◆ What to produce
Working through the entries below, find how many lines include "Structure", then write only that number.

◆ Data shown
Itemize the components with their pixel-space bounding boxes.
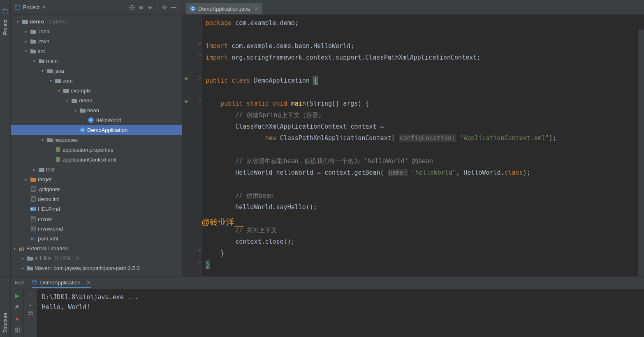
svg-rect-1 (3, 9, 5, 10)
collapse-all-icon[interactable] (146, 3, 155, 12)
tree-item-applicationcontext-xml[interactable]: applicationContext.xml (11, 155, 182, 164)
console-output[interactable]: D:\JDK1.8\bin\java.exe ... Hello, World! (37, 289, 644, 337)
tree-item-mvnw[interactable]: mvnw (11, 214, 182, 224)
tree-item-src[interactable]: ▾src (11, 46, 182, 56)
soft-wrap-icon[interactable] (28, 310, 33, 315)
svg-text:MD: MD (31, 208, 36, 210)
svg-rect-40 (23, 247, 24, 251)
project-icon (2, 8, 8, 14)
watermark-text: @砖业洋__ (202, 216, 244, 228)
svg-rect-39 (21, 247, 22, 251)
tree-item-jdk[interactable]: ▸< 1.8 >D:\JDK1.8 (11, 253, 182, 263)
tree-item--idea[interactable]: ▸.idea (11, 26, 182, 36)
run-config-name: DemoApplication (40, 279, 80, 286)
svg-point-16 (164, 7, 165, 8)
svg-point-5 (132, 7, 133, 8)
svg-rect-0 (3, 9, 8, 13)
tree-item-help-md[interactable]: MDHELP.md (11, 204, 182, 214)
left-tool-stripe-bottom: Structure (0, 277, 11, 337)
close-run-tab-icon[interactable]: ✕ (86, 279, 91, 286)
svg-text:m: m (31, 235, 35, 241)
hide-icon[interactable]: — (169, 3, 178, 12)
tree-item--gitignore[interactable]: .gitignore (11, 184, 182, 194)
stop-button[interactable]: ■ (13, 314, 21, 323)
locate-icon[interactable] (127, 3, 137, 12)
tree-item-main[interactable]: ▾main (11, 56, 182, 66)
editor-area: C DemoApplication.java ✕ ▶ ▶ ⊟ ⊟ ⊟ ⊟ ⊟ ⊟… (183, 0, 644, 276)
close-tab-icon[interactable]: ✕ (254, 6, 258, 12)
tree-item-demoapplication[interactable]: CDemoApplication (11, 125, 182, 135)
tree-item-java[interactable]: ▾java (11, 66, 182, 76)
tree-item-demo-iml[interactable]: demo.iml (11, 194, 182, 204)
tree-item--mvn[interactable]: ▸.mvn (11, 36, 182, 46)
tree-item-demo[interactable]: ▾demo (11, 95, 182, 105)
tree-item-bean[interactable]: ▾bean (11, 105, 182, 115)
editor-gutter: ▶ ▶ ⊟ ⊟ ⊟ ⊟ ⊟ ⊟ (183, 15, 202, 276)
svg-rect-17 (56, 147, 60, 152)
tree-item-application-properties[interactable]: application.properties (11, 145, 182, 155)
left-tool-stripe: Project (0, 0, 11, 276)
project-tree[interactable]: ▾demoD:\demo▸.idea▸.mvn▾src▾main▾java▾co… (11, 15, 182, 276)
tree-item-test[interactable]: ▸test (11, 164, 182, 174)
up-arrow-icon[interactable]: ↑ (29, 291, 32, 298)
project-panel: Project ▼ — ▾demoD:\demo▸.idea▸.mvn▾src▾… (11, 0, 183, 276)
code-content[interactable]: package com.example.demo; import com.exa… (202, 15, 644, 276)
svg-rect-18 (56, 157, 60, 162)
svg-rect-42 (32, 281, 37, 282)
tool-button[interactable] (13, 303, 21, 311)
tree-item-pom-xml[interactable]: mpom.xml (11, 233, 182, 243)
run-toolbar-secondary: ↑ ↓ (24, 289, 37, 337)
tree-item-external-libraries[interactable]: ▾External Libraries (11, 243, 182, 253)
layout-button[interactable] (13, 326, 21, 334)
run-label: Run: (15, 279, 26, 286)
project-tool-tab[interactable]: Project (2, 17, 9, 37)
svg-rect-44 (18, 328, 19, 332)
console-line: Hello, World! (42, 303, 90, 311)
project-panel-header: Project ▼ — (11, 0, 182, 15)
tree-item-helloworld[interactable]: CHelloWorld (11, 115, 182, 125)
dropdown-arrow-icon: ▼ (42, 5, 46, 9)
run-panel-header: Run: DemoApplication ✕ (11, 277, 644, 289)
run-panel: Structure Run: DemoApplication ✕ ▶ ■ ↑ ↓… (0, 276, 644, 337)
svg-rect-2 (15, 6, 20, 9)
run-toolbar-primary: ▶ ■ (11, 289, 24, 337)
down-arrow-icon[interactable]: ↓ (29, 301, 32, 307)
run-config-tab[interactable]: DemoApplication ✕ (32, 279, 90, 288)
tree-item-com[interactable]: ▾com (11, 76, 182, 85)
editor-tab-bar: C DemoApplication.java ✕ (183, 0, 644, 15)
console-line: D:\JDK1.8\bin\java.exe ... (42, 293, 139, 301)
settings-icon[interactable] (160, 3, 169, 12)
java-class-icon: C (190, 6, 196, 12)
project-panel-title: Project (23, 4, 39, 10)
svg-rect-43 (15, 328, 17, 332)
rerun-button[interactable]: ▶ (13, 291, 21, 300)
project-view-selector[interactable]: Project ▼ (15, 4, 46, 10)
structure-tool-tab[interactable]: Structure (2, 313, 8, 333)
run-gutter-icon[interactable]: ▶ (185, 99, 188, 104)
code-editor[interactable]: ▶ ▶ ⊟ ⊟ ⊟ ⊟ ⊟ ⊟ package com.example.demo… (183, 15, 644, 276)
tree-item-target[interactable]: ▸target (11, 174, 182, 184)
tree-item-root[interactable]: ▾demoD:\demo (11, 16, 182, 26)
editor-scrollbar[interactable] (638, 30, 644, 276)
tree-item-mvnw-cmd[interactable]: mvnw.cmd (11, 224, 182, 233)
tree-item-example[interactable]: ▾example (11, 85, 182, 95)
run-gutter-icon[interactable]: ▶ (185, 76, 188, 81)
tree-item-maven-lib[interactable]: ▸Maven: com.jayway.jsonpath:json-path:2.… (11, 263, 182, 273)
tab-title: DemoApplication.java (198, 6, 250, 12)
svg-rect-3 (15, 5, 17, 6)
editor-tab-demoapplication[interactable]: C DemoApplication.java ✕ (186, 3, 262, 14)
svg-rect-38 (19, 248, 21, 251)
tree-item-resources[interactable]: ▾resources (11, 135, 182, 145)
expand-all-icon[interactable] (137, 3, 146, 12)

◆ Problem solution
3